Earlier this week, I attended and gave a talk (Motivating Developers to write API Documentation -- based on my experiences with the Drupal project) at the first WriteTheDocs conference in Portland, Oregon. The conference overall was pretty good:
- Good program (the speaker and topic selection was excellent)
- Good food
- Free drinks
- The WiFi worked (not always the case at conferences)
- Lots of side activities (hike, pre-conference meet-and-greet, parties and gatherings)
- Portland is a great city
The only thing I thought was not so great was the venue -- which was a neat old building but in my opinion not the best place for a conference:
- Non-ADA accessible (perhaps someone in a wheelchair could have gotten in, but they definitely would not have been able to reach the bathrooms)
- No "hang-space" -- no one is going to be interested in every talk (and I definitely didn't want to sit through two whole days of talks even if they were mostly of interest -- brain melt!), but there was no place to be except in the main theater space.
- Not enough tables (pretty much everyone had a laptop or paper for notes)
- Poor lighting (theater-style lighting meant the speakers could not see the audience, making it less interactive, and upstairs you would have needed back-lit paper to take notes)

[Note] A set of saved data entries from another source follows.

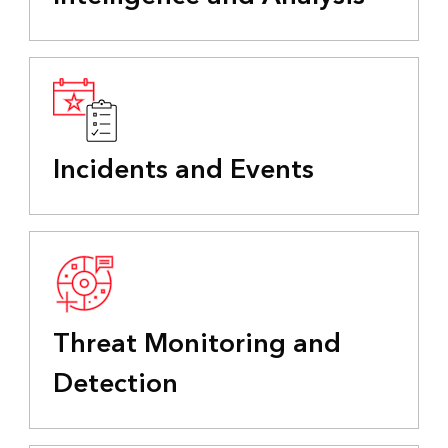
Incidents and Events
Threat Monitoring and
Detection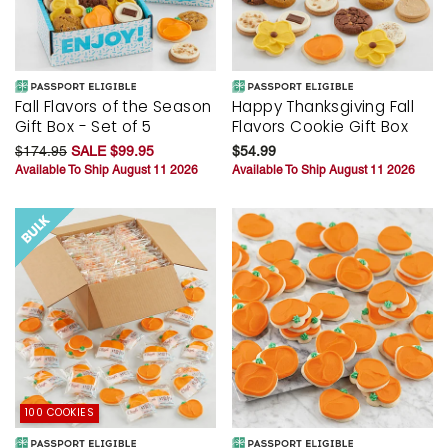
Fall Flavors of the Season
Happy Thanksgiving Fall
Gift Box - Set of 5
Flavors Cookie Gift Box
$174.95
SALE $99.95
$54.99
Available To Ship August 11 2026
Available To Ship August 11 2026
100 COOKIES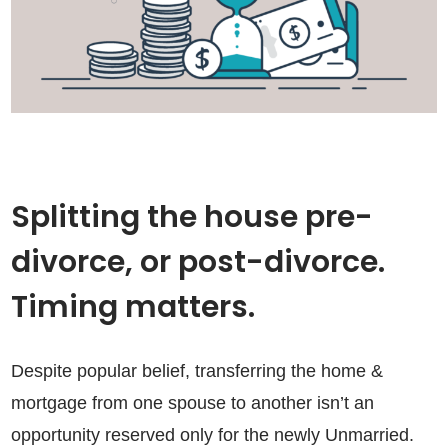
Splitting the house pre-
divorce, or post-divorce.
Timing matters.
Despite popular belief, transferring the home &
mortgage from one spouse to another isn’t an
opportunity reserved only for the newly Unmarried.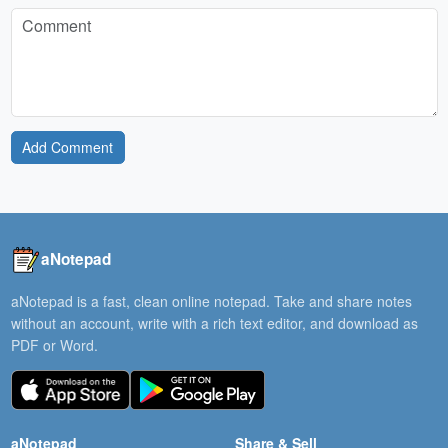
Add Comment
aNotepad
aNotepad is a fast, clean online notepad. Take and share notes
without an account, write with a rich text editor, and download as
PDF or Word.
aNotepad
Share & Sell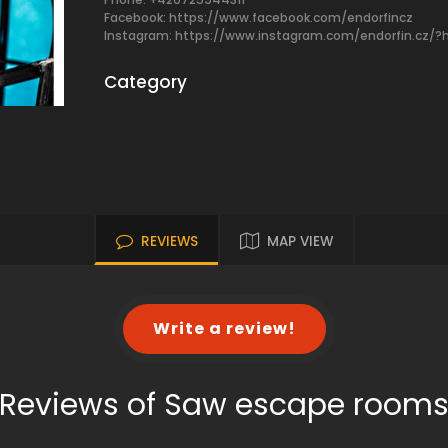
Facebook:
https://www.facebook.com/endorfincz
Instagram: https://www.instagram.com/endorfin.cz/?
Category
REVIEWS
MAP VIEW
Write a review!
Reviews of Saw escape room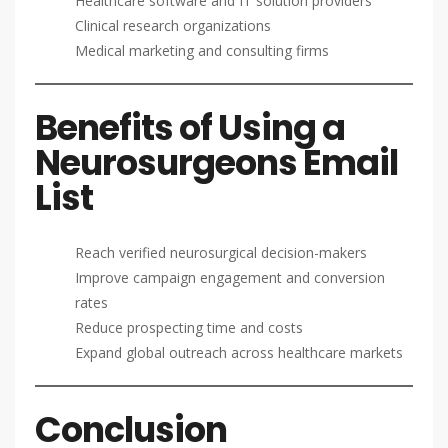
Healthcare software and IT solution providers
Clinical research organizations
Medical marketing and consulting firms
Benefits of Using a
Neurosurgeons Email
List
Reach verified neurosurgical decision-makers
Improve campaign engagement and conversion
rates
Reduce prospecting time and costs
Expand global outreach across healthcare markets
Conclusion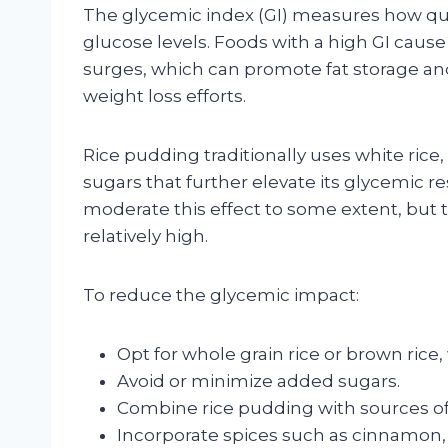
The glycemic index (GI) measures how quic
glucose levels. Foods with a high GI cause
surges, which can promote fat storage an
weight loss efforts.
Rice pudding traditionally uses white ric
sugars that further elevate its glycemic r
moderate this effect to some extent, but t
relatively high.
To reduce the glycemic impact:
Opt for whole grain rice or brown rice,
Avoid or minimize added sugars.
Combine rice pudding with sources of 
Incorporate spices such as cinnamon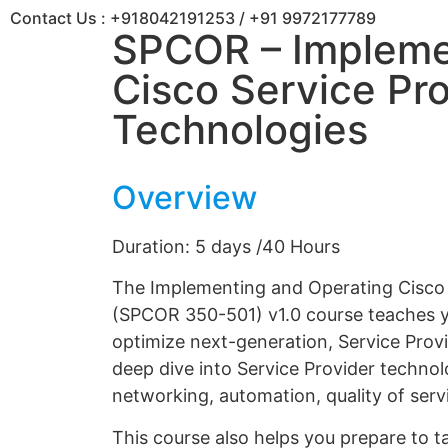
Contact Us :
+918042191253
/
+91 9972177789
SPCOR – Impleme
Cisco Service Pr
Technologies
Overview
Duration: 5 days /40 Hours
The Implementing and Operating Cisco
(SPCOR 350-501) v1.0 course teaches yo
optimize next-generation, Service Provi
deep dive into Service Provider technolo
networking, automation, quality of serv
This course also helps you prepare to 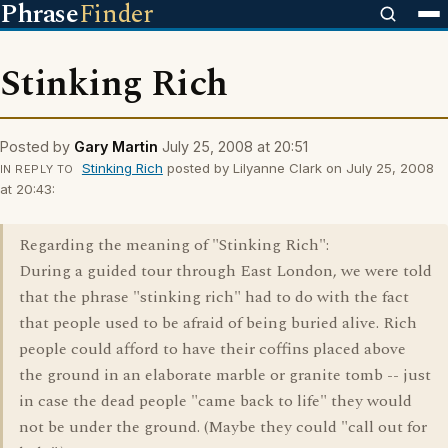
Phrase
Finder
Stinking Rich
Posted by
Gary Martin
July 25, 2008 at 20:51
Stinking Rich
posted by Lilyanne Clark on July 25, 2008
IN REPLY TO
at 20:43:
Regarding the meaning of "Stinking Rich":
During a guided tour through East London, we were told
that the phrase "stinking rich" had to do with the fact
that people used to be afraid of being buried alive. Rich
people could afford to have their coffins placed above
the ground in an elaborate marble or granite tomb -- just
in case the dead people "came back to life" they would
not be under the ground. (Maybe they could "call out for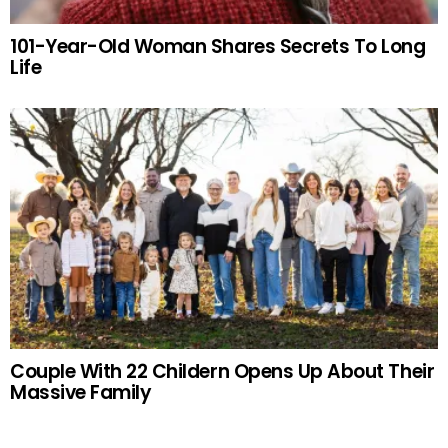
101-Year-Old Woman Shares Secrets To Long
Life
Couple With 22 Childern Opens Up About Their
Massive Family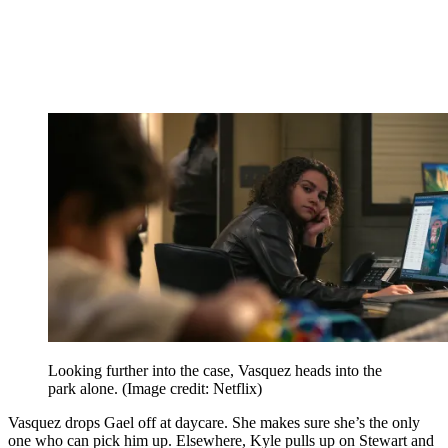
Looking further into the case, Vasquez heads into the
park alone.
(Image credit: Netflix)
Vasquez drops Gael off at daycare. She makes sure she’s the only
one who can pick him up. Elsewhere, Kyle pulls up on Stewart and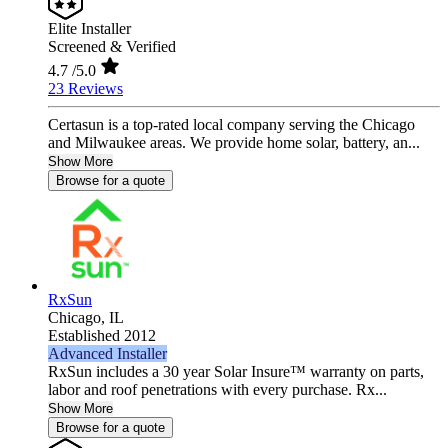
Elite Installer
Screened & Verified
4.7
/5.0
23 Reviews
Certasun is a top-rated local company serving the Chicago
and Milwaukee areas. We provide home solar, battery, an...
Show More
Browse for a quote
RxSun
Chicago,
IL
Established 2012
Advanced Installer
RxSun includes a 30 year Solar Insure™ warranty on parts,
labor and roof penetrations with every purchase. Rx...
Show More
Browse for a quote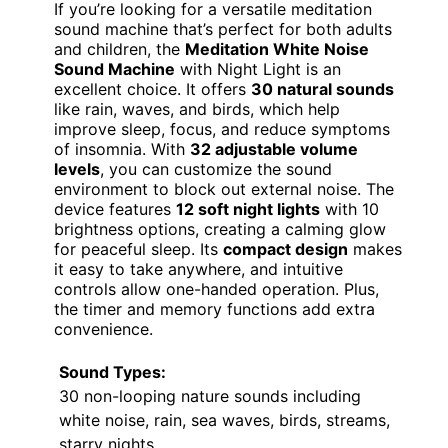
If you’re looking for a versatile meditation
sound machine that’s perfect for both adults
and children, the
Meditation White Noise
Sound Machine
with Night Light is an
excellent choice. It offers
30 natural sounds
like rain, waves, and birds, which help
improve sleep, focus, and reduce symptoms
of insomnia. With
32 adjustable volume
levels
, you can customize the sound
environment to block out external noise. The
device features
12 soft night lights
with 10
brightness options, creating a calming glow
for peaceful sleep. Its
compact design
makes
it easy to take anywhere, and intuitive
controls allow one-handed operation. Plus,
the timer and memory functions add extra
convenience.
Sound Types:
30 non-looping nature sounds including
white noise, rain, sea waves, birds, streams,
starry nights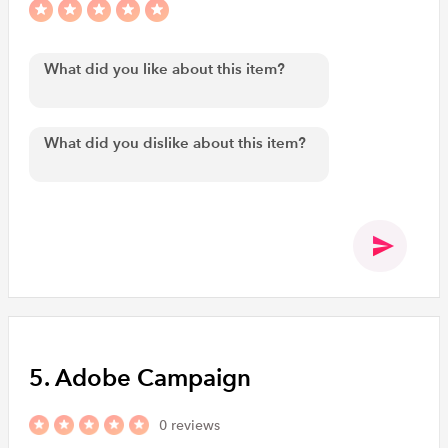
5. Adobe Campaign
0 reviews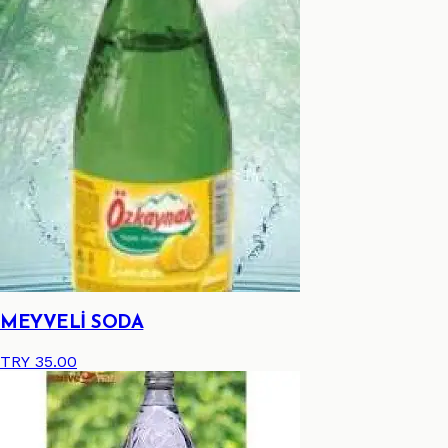
MEYVELİ SODA
TRY 35.00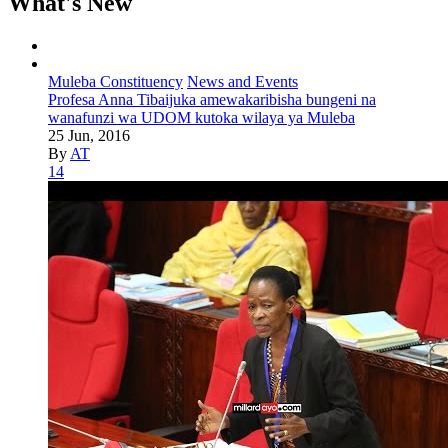
What's New
Muleba Constituency
News and Events
Profesa Anna Tibaijuka amewakaribisha bungeni na
wanafunzi wa UDOM kutoka wilaya ya Muleba
25 Jun, 2016
By
AT
14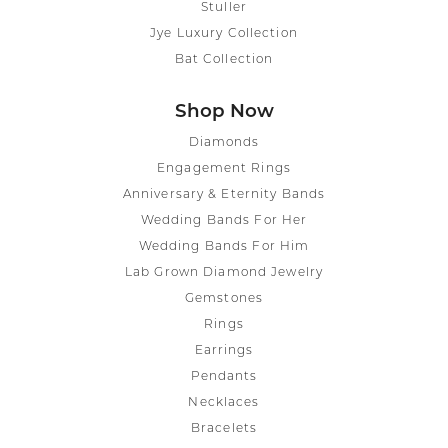
Stuller
Jye Luxury Collection
Bat Collection
Shop Now
Diamonds
Engagement Rings
Anniversary & Eternity Bands
Wedding Bands For Her
Wedding Bands For Him
Lab Grown Diamond Jewelry
Gemstones
Rings
Earrings
Pendants
Necklaces
Bracelets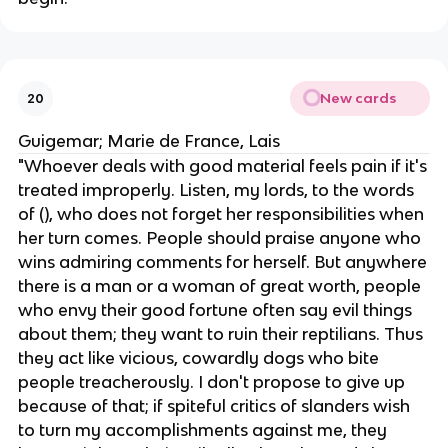
New cards
20
Guigemar; Marie de France, Lais
"Whoever deals with good material feels pain if it's
treated improperly. Listen, my lords, to the words
of (), who does not forget her responsibilities when
her turn comes. People should praise anyone who
wins admiring comments for herself. But anywhere
there is a man or a woman of great worth, people
who envy their good fortune often say evil things
about them; they want to ruin their reptilians. Thus
they act like vicious, cowardly dogs who bite
people treacherously. I don't propose to give up
because of that; if spiteful critics of slanders wish
to turn my accomplishments against me, they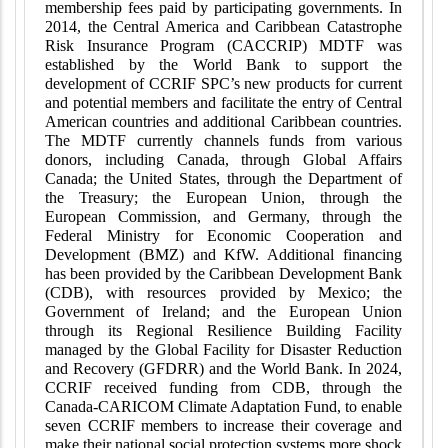
membership fees paid by participating governments. In
2014, the Central America and Caribbean Catastrophe
Risk Insurance Program (CACCRIP) MDTF was
established by the World Bank to support the
development of CCRIF SPC’s new products for current
and potential members and facilitate the entry of Central
American countries and additional Caribbean countries.
The MDTF currently channels funds from various
donors, including Canada, through Global Affairs
Canada; the United States, through the Department of
the Treasury; the European Union, through the
European Commission, and Germany, through the
Federal Ministry for Economic Cooperation and
Development (BMZ) and KfW. Additional financing
has been provided by the Caribbean Development Bank
(CDB), with resources provided by Mexico; the
Government of Ireland; and the European Union
through its Regional Resilience Building Facility
managed by the Global Facility for Disaster Reduction
and Recovery (GFDRR) and the World Bank. In 2024,
CCRIF received funding from CDB, through the
Canada-CARICOM Climate Adaptation Fund, to enable
seven CCRIF members to increase their coverage and
make their national social protection systems more shock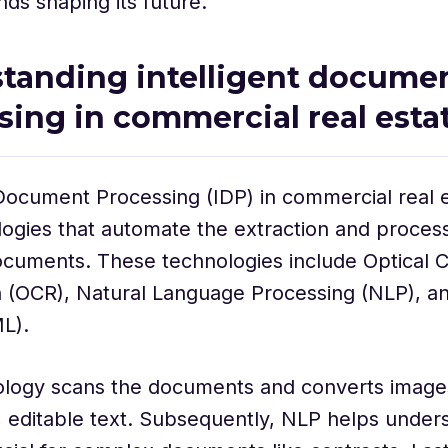
nds shaping its future.
tanding intelligent docume
sing in commercial real esta
 Document Processing (IDP) in commercial real
ogies that automate the extraction and process
cuments. These technologies include Optical C
n (OCR), Natural Language Processing (NLP), a
L).
logy scans the documents and converts images
 editable text. Subsequently, NLP helps unders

A few take-home messages from the first day's talks (hopefully the speaker slides and videos will be posted on the conference site soon):
- Kenneth Reitz... To write a good API: Write the README file first, then the docs, then the API itself.
- Michael Verdi... The Mozilla project has some interesting work-flow around their support wiki in regards to translations and revisions: Keep track of "helpfulness" ratings and aim to revise the least helpful docs. When making revisions, have a way to mark them as needing translation update or not. A side-by-side editor for making translations, which highlights changes since the last translation update. A way to find the most popular docs to concentrate on getting them translated first. A policy of minimizing revisions on those docs so as to minimize the need for translation updates.
- Matthew Butterick... Typogography (font size, line length, etc.) is really important for readability. Use colors etc. to emphasize things that are actually important, and be careful not to use colors that would make unimportant things stand out.
- Lightning talk (not sure who, sorry!)... Keep track of failed searches for documentation and use them to know what documentation needs to be written or what keywords need to be added to existing documentation.
- Kevin Hale... Make everyone in the company/group do support from time to time, so they really understand what users go through.
- Nisha George and Elaine Tsai... The Support team can/should own some documentation.
- Brandon Phillips... Set up documentation so you don't have to click through so many layers of navigation -- single-page documentation. But Kevin Hale commented that for novice users, this style of documentation is overwhelming according to his usabilty testing.
I ended up leaving after the first day due to my brain being overloaded and a lot of work to do, but I just wanted to say thank you to the organizers, speakers, and sponsors!